J’ai lu il y a quelques jours dans la presse américaine un article à propos de l’éruption cataclysmale du Tambora (Indonésie) en 1815 et les perturbations climatiques considérables qu’elle entraîna en 1816 dans l’hémisphère nord, que ce soit aux Etats-Unis ou en Europe. Suite à cette éruption qui a atteint le niveau 7 sur le VEI (Index d’Explosivité Volcanique), de nombreux pays connurent « une année sans été » avec, par exemple, 50 centimètres de neige le 6 juin à Wilton dans le Connecticut. Dans toute la Nouvelle Angleterre, l’année 1816 a été surnommée « Eighteen-hundred-and-froze-to-death », autrement dit « L’année-1800-où-il- a-gelé-à-en-mourir». On ne connaît pas le nombre de victimes dans le Connecticut, mais on sait que les récoltes ont été réduites à néant et que le bétail a été durement affecté par cette météo hors du commun. Le phénomène a probablement contribué à accélérer l’émigration en Nouvelle Angleterre. On estime à 71 000 le nombre de personnes tuées par l’éruption sur les îles indonésiennes de Sumbawa où se trouve le Tambora, et sur l’île voisine de Lombok. Les cendres présentes dans l’atmosphère ont provoqué de spectaculaires couchers de soleil qui, dit-on, ont inspiré des peintres comme J.M.W. Turner.

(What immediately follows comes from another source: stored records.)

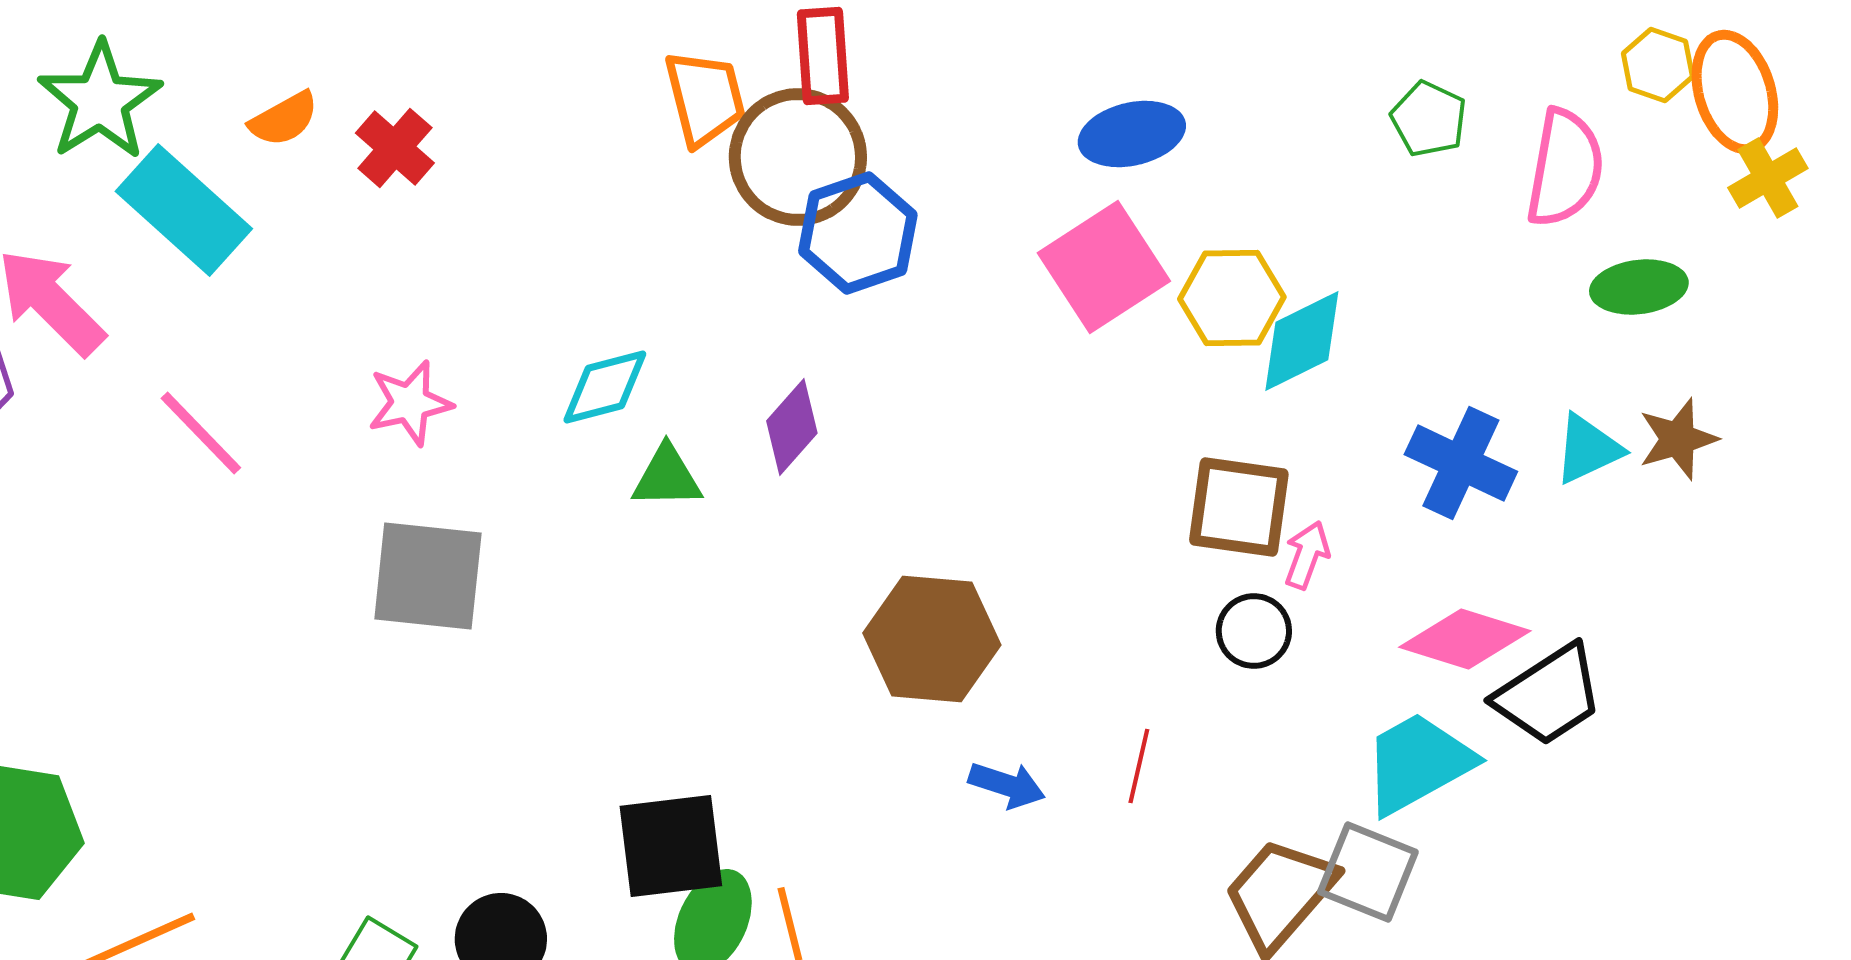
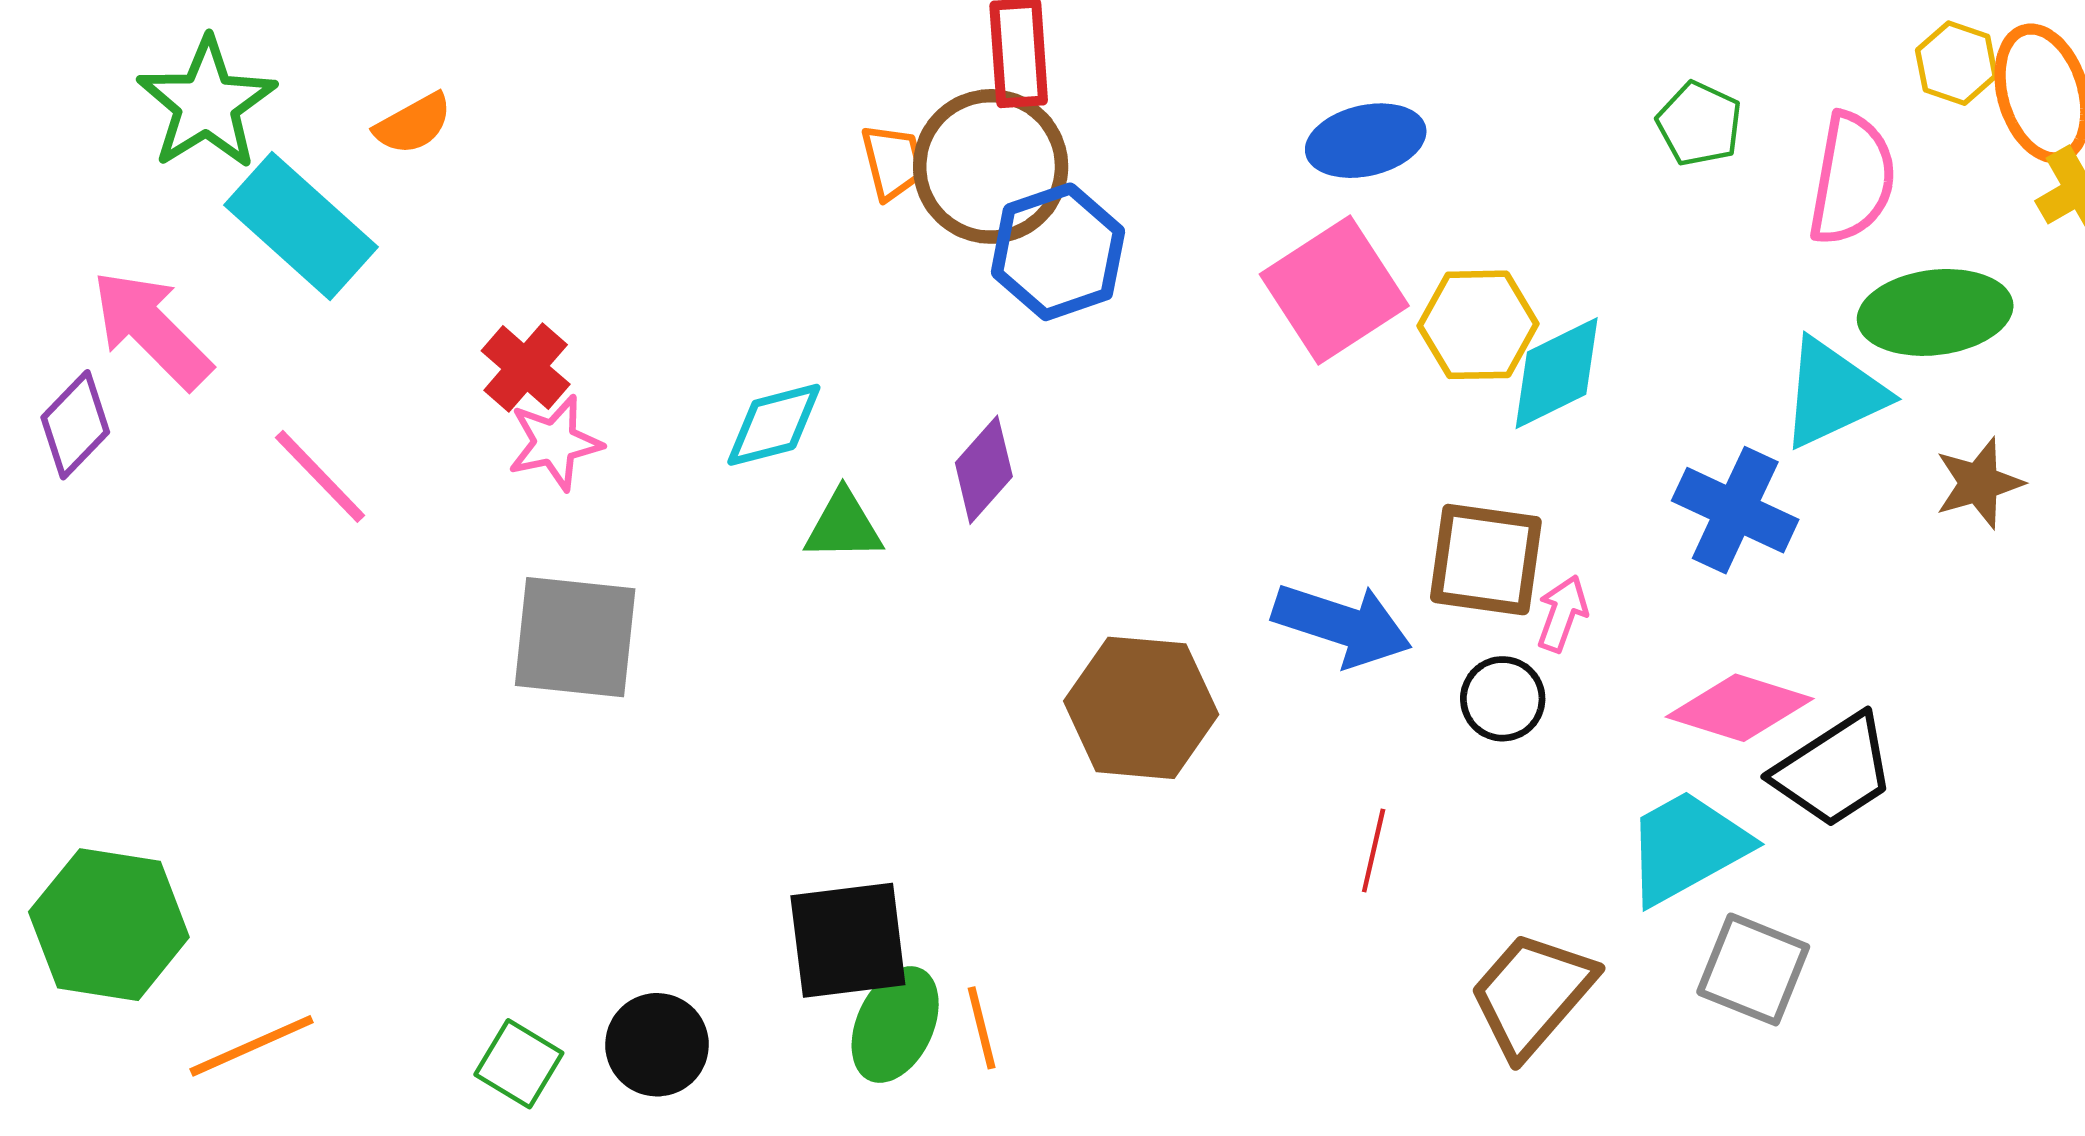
orange trapezoid: (705, 98) -> (893, 162), moved, size x0.7
red cross: (395, 148) -> (526, 367), moved
green ellipse: (1639, 287) -> (1935, 312), size x1.4
cyan triangle: (1588, 449) -> (1833, 393), moved, size x1.4
blue arrow: (1007, 785) -> (1342, 625), moved, size x1.6
gray square: (1368, 872) -> (1753, 969), moved

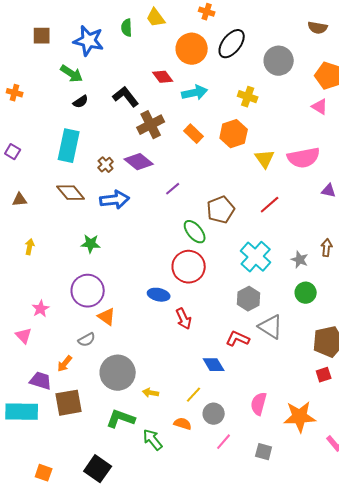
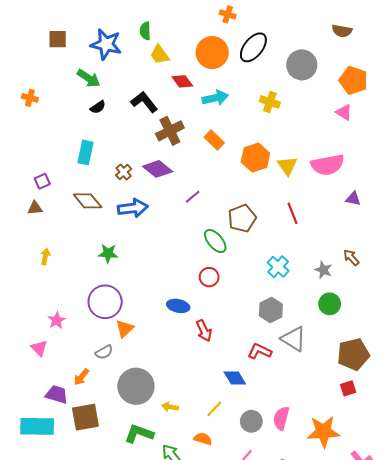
yellow trapezoid: (156, 18) -> (160, 55), moved
orange hexagon: (234, 134) -> (255, 158), moved
cyan rectangle: (69, 146) -> (85, 152), size x0.7
purple square: (13, 152) -> (42, 181), moved, turned 35
red line: (270, 205) -> (293, 213), turned -70
brown arrow: (327, 248) -> (351, 258), turned -48
cyan cross: (256, 257) -> (278, 267), size x0.7
red circle: (189, 267) -> (209, 277), size x0.6
orange triangle: (107, 317) -> (125, 329), turned 42
gray circle: (214, 414) -> (251, 421), moved

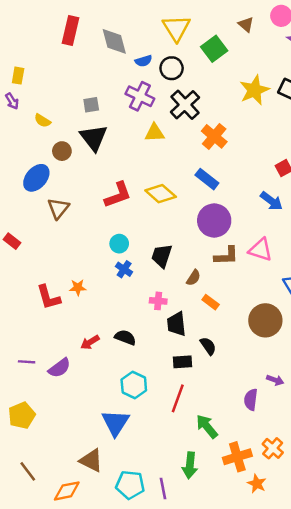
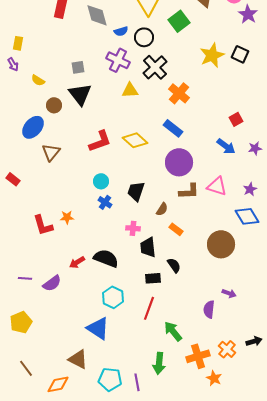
black semicircle: (125, 337) -> (106, 258), size x1.4
blue triangle: (116, 423) -> (98, 328), turned -30

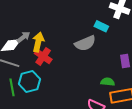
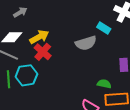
gray arrow: (23, 37) -> (20, 12), moved
yellow arrow: (38, 42) -> (39, 37), turned 42

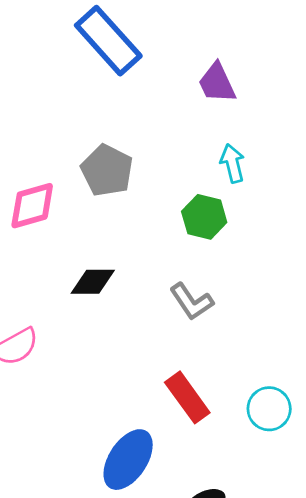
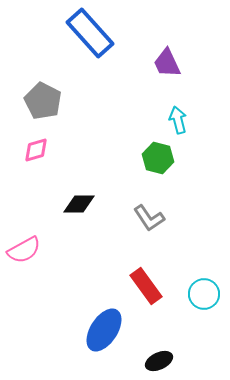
gray pentagon: (107, 170) -> (43, 101), moved
pink diamond: (32, 206) -> (36, 150), size x0.7

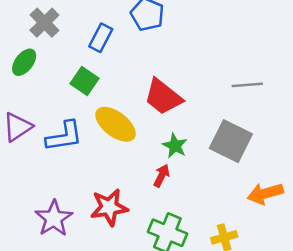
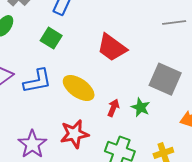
gray line: (247, 85) -> (174, 23), moved
yellow ellipse: (116, 124) -> (79, 88), moved
green star: (175, 146) -> (141, 107), moved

L’éruption du Tambora n’est pas la seule à avoir entraîné des perturbations climatiques de grande ampleur. En 1783, celle du Laki (Islande) avait, elle aussi, profondément affecté les pays de l’hémisphère nord et la France a connu son lot de problèmes.
Quelques jours avant que je découvre l’article de presse sur le Tambora, une amie avait attiré mon attention sur une publication du Groupe d’Etudes Historiques de Verdun faisant allusion à des événements observés le 6 juillet 1783 dans la commune de Verjux en Bourgogne. Dans le registre des baptêmes de 1783, une note du curé de la paroisse, datée du 6 juillet 1783, relatait un tremblement de terre « précédé par des brouillards extraordinaires en plein été qui ont tenu durant plus de trois semaines, à voiler chaque jour le soleil le plus ardent, dans tout le cours de ces 3 semaines ; à persévérer chaque nuit, où la lune et toutes étoiles etoient pleinement voilées […] Il n’en est plus mention, quoiqu’ils aient continué, mais moindres, durant quelque tems ce qui a été suivi par des fièvres qui se sont déclarées dès le mois d’aoust, qui nont pas été mortelles pour le plus grand nombre, mais qui abbatoient touttes les forces et pour longtems »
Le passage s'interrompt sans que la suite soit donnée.